It’s not that the critiques are wrong. They’re mostly right. Philosophy can be tedious, evasive, institutionalized, oblivious to its own pretensions, allergic to evidence, and seductively fond of convoluted nothingness. It is sometimes little more than a career ladder disguised as metaphysical inquiry. It can reek of pipe smoke, and not in a charming way. But here’s the thing: you don’t get to dismiss philosophy just because it irritates you. Or because you once took an undergrad seminar where someone used “ontological” five times in one sentence. That’s not philosophy’s fault. That’s just someone being boring.
Philosophy isn’t about wisdom. It never was. The word was a lie from the start, or at least a marketing stunt—philo (love) and sophia (wisdom), as if thinkers were just gentle lovers of truth, sipping hemlock and asking difficult but innocent questions. In reality, philosophy emerged as a tool of social disruption. It was an annoyance, a heckler, a protest. Socrates didn't die because he was smart—he died because he was unbearable. That’s the origin story: philosophy as provocation.
And yet we’ve tamed it. We’ve given it departments, syllabi, conference badges. We made it wear pants. We taught it to cite Derrida without laughing.
But philosophy remains the only discipline that isn’t about something else. Physics studies matter. Psychology studies behavior. Political science studies systems of power, sort of. Philosophy? It studies the question of whether any of those things can be studied at all. It studies what “study” means. It asks who’s asking, and why, and who benefits from the question. It’s the snake that eats its own epistemological tail.
This is why philosophy refuses to die. Every time we try to bury it, it reappears—sometimes under a new name: theory, critical thinking, ethics, logic, foundations. It shows up in courtrooms and climate debates, in AI alignment and decolonial movements. It doesn’t solve problems; it excavates the frameworks that make problems legible.
That’s why philosophers are so annoying. They don’t give answers, because answers are easy. They ask how we came to think those were the questions. And sometimes they refuse to speak at all, because the grammar is already rigged.
Is it useful? Only if you define utility in a way that survives philosophical scrutiny. And good luck with that.
AI needs philosophy, not because it needs better answers, but because it doesn’t yet understand the questions. Political theory needs philosophy, because justice isn’t an engineering problem. Science needs philosophy, because empiricism without reflection breeds dogma. Even capitalism needs philosophy, if only to keep up appearances.

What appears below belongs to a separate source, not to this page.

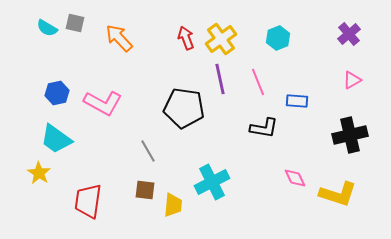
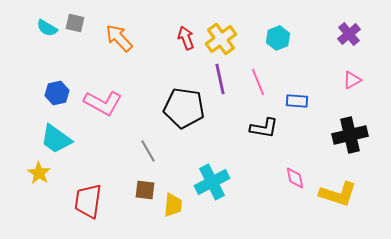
pink diamond: rotated 15 degrees clockwise
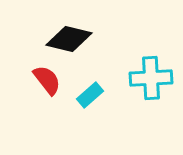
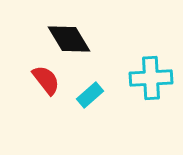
black diamond: rotated 45 degrees clockwise
red semicircle: moved 1 px left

Philosophy is not a man with a beret contemplating the void. It’s a centuries-long attempt to reframe the void. And then question the frame. And then ask who installed the gallery walls.
No one “does” philosophy because it’s comfortable. You do it because you’re already in it. You’re already inside concepts you didn’t choose, asking questions in a language you didn’t invent, seeing the world through a structure someone else decided made sense.
Philosophy doesn’t get you out of that. But it shows you the seams. It teaches you to see the stitching. It whispers that all of this—identity, truth, value, objectivity, meaning—is historical, contingent, breakable. And it does this not to destroy meaning, but to free it. To make space for something else.
And yes, most philosophy is unreadable. And yes, sometimes it sounds like a joke with too many footnotes. But that’s the price of thinking in public.
So no, philosophy doesn’t build bridges. It asks who’s on the other side. It doesn’t cure cancer. It asks what counts as a cure. It doesn’t scale. It lingers. It resists resolution.
In the end, philosophy matters because every structure that wants to run your life—every bureaucracy, every algorithm, every discipline, every story about how things “just are”—needs to be questioned. Not fixed. Not updated. Questioned. Not with slogans. With thought.
And that’s what philosophy is for. Not answers. Not wisdom. Not even truth. Just the stubborn, impossible act of keeping the questions alive.